Wir Eltern erleben aber nur unseren Schmerz und nicht die Fröhlichkeit der Seele, die gerade den Körper verlassen hat! Und es kann sein, dass wir mit unserem Schmerz der Seele große Trauer verursachen, die sie eigentlich nicht hätte haben müssen. Im schlimmsten Fall binden wir die Seele an uns, sodass sie lange Zeit nicht wegkommt, um weiter zu gehen. Darunter kann dann die Seele leiden! Das tun wir wohl erst recht leicht, wenn ein Kind gestorben ist, aber auch wenn Erwachsene sterben. Eine Frau war Witwe und wir entdeckten, dass die Seele ihres Mannes noch bei ihr war. Diese sagte ihr: „Hör doch endlich auf zu Trauern! Du hältst mich ja damit fest, sodass ich nicht gehen kann!“ Wir müssen natürlich eine Trauerphase durchmachen, aber nicht darin stecken bleiben und „ewig“ weitertrauern! Damit tun wir der Seele gar nichts Gutes an …

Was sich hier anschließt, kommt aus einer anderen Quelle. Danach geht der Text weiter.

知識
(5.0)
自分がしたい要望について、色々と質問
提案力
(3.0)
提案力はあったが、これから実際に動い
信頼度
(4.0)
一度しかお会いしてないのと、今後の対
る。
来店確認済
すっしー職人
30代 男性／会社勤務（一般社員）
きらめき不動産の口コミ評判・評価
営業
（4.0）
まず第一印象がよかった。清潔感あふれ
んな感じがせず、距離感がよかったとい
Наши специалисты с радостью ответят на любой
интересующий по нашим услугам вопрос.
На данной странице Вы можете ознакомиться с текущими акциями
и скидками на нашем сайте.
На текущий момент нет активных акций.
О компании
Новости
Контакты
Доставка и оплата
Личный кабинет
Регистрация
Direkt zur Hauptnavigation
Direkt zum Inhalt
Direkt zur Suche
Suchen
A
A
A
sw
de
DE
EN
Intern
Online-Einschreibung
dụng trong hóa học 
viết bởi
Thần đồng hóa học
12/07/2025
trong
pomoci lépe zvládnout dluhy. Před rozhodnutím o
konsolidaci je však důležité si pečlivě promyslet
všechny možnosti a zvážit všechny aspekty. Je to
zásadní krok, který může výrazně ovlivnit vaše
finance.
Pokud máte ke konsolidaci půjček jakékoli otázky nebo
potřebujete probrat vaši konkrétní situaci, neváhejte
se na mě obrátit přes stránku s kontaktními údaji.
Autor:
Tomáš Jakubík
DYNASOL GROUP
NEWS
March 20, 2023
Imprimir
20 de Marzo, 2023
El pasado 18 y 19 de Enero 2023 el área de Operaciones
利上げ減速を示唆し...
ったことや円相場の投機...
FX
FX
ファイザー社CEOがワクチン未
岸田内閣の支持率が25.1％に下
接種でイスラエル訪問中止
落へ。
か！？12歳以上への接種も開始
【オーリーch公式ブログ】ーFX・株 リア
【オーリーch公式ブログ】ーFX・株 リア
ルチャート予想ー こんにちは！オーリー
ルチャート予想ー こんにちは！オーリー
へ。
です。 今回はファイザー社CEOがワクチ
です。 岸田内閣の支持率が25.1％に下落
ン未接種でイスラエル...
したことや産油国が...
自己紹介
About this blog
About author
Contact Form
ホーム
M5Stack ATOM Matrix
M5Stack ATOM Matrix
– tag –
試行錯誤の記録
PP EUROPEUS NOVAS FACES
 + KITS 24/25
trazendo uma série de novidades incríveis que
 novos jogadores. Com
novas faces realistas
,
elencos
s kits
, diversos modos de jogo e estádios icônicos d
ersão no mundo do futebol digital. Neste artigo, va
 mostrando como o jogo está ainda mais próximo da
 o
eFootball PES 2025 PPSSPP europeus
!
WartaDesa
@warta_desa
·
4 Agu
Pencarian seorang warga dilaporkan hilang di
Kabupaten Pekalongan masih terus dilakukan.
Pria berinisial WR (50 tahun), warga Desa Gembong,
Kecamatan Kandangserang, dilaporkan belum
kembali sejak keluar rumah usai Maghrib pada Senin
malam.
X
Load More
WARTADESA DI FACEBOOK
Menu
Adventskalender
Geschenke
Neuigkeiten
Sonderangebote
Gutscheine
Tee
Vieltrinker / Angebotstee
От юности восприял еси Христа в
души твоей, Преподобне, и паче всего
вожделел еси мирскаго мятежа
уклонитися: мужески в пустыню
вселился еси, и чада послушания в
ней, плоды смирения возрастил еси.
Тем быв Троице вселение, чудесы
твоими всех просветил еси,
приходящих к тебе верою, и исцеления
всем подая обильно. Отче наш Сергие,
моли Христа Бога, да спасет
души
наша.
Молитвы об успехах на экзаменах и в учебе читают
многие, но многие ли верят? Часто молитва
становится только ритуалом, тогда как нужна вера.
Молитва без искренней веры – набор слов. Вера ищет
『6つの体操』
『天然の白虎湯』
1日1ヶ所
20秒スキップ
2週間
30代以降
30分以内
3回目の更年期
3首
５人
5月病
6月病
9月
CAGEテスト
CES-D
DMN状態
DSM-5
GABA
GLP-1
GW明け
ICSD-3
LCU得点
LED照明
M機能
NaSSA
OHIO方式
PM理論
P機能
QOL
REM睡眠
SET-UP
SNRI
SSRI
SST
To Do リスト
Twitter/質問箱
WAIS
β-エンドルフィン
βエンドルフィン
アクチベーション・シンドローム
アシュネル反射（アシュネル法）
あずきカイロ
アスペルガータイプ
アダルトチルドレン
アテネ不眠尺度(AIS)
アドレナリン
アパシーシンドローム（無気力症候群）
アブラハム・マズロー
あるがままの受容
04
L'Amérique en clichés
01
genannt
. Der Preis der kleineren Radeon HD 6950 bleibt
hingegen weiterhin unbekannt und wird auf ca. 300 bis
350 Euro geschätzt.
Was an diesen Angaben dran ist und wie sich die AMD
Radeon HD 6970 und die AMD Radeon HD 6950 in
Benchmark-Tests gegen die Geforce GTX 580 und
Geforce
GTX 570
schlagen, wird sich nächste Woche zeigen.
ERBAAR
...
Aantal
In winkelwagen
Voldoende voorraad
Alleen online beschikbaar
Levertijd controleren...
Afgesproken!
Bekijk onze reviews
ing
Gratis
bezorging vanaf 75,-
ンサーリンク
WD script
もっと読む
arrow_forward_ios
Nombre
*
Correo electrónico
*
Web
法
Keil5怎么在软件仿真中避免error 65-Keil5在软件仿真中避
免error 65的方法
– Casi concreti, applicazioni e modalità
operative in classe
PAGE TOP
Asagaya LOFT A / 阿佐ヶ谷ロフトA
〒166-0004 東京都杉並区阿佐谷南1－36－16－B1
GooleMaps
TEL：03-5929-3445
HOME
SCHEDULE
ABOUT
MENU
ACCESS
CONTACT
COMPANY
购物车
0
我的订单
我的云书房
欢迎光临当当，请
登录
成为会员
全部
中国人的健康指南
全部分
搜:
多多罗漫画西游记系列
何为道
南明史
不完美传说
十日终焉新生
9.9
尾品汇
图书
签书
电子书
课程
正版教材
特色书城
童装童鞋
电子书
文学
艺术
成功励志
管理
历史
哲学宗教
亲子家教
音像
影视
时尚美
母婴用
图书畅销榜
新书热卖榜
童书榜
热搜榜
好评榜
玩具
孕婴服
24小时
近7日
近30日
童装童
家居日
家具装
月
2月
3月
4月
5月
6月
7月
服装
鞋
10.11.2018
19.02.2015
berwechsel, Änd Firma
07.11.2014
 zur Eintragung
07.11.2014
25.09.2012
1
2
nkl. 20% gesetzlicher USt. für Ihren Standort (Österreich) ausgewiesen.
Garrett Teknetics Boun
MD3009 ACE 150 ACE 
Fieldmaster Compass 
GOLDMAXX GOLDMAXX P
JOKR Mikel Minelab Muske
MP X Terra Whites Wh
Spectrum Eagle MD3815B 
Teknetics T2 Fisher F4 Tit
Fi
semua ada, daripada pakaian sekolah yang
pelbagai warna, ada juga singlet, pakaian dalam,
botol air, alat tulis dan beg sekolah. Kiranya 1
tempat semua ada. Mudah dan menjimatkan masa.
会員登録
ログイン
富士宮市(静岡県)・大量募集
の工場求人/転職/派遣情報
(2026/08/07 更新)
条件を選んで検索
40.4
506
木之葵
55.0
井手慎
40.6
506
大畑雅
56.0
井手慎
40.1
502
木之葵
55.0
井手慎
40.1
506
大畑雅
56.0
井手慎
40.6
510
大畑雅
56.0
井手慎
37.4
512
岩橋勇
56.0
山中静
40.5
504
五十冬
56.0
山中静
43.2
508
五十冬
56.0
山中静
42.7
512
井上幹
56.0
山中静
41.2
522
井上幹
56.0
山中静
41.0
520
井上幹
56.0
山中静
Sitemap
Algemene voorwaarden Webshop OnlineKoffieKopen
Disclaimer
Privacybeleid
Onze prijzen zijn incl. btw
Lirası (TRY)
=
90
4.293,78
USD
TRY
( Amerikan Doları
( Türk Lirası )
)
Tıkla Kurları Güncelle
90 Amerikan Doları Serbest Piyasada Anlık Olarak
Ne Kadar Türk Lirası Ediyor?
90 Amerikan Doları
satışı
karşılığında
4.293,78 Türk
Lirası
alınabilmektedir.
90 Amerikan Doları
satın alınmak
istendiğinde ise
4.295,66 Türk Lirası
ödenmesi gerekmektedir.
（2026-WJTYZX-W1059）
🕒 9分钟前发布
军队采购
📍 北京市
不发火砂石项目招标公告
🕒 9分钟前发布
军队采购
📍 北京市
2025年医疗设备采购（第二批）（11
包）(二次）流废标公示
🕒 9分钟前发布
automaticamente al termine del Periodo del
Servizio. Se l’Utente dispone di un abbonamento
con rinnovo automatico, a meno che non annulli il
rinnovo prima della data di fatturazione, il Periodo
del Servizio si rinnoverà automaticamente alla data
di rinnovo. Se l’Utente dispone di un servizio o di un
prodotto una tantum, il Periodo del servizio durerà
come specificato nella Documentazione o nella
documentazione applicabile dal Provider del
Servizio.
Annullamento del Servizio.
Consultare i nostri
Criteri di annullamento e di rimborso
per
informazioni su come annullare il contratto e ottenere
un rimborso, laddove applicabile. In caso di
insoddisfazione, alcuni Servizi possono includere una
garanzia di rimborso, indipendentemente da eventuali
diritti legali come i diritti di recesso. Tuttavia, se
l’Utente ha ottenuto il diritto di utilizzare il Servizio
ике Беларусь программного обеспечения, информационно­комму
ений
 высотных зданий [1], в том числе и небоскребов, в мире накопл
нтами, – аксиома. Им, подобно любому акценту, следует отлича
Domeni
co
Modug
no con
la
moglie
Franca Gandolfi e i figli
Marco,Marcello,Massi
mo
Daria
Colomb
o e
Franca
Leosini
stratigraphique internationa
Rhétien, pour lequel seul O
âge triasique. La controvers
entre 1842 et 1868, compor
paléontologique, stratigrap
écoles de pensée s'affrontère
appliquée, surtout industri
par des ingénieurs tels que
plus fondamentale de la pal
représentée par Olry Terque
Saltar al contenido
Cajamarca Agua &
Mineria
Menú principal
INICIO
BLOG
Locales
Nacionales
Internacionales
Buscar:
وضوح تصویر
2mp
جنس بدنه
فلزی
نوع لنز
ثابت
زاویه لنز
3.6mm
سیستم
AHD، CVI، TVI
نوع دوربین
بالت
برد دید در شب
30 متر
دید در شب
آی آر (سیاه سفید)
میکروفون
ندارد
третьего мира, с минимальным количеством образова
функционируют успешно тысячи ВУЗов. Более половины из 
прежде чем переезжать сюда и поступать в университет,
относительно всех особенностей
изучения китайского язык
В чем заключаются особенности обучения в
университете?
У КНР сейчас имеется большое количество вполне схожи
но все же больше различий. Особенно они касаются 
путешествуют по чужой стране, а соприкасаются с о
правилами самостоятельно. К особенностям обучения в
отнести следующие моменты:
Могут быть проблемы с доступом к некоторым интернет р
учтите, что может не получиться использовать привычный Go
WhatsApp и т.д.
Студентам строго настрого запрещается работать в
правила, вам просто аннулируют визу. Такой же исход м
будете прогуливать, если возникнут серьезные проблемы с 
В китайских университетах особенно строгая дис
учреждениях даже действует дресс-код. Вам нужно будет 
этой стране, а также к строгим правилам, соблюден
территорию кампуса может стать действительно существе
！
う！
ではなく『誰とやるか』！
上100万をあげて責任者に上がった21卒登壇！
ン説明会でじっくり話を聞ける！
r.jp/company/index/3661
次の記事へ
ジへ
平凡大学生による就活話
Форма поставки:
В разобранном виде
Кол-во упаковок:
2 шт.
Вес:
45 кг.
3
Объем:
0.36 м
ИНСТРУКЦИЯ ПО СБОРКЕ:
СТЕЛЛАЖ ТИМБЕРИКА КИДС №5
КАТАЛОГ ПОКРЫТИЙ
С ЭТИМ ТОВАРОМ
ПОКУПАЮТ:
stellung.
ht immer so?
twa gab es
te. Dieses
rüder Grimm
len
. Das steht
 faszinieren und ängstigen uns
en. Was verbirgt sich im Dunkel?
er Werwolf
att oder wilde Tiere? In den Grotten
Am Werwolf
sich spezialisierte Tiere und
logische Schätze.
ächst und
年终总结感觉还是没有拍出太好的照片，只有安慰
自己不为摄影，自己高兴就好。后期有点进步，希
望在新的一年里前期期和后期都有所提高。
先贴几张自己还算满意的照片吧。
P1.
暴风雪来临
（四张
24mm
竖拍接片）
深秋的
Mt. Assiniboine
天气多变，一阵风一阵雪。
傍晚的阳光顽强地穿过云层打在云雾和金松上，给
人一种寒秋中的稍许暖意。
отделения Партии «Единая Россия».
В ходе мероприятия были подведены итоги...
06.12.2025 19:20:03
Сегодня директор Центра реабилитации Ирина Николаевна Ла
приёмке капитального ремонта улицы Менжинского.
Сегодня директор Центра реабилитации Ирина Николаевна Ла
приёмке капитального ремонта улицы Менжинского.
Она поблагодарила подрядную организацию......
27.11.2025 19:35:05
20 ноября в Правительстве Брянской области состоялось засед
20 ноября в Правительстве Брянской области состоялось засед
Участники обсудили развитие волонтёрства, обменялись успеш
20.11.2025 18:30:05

Forscher wie Prof. Ian Stevenson haben gezeigt, dass Kinder mit Erinnerungsresten an ihre Vergangenheit geboren werden, welche etwa im Alter von 5 Jahren verbleichen. Die folgende angeblich wahre Geschichte (sie wurde vor einigen Jahren in einer Zeitschrift veröffentlicht) zeigt, dass sie nicht nur Erinnerungen an frühere Inkarnationen mitbringen, sondern auch an den Seelenzustand vor der heutigen Verkörperung.

Ein kleines Mädchen hatte einen jüngeren Bruder und die Eltern hatten einen Baby-Phone um ihn zu überwachen, wenn er in seinem Zimmer alleine war. Eines Tages bat das Mädchen mit ihm eine Weile alleine sein zu dürfen. Sie wunderten sich, aber erlaubten es ihr. Sie hörten über das Baby-Phone mit und hörte das Mädchen zum Bruder sagen: „Erzähle mir vom Himmel. Ich fange an zu vergessen.“

Eine andere Geschichte wurde mir in einer E-Mail aus Kalifornien berichtet. Der Mann ist Vegetarier und deshalb hat niemand in der Familie eine Lederbekleidung. Er verabscheut Hockey, weil sein Vater ihn als Kind gegen seinen Willen immer zum Hockeyspiel mitschleppte. Deshalb wurde in seiner Familie nie von Hockey geredet und kein solches Spiel im Fernsehen angeschaut. Eines Tages sagte seine kleine Tochter: „Warum kommt mein Sohn mich nicht mehr besuchen?“ – „Wann hattest du wohl einen Sohn?“ – „Als ich eine alte Dame war!“ – „Wie war das, denn?“ – „Er kam immer in seinem Ledermantel und nahm mich zum Hockeyspiel mit.“ ...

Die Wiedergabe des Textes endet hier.